— What you are asked to do —
Include only the line with "Znajdź mieszkanie" and the lines after it, each reproduced exactly as it stands in the entries below.

━━━━━━

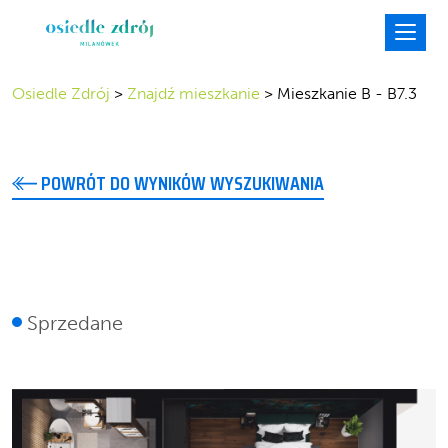
Osiedle Zdrój
>
Znajdź mieszkanie
>
Mieszkanie B - B7.3
POWRÓT DO WYNIKÓW WYSZUKIWANIA
B7.3
Sprzedane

━━━━━━

— Solution to this task —
Znajdź mieszkanie
>
Mieszkanie B - B7.3
POWRÓT DO WYNIKÓW WYSZUKIWANIA
B7.3
Sprzedane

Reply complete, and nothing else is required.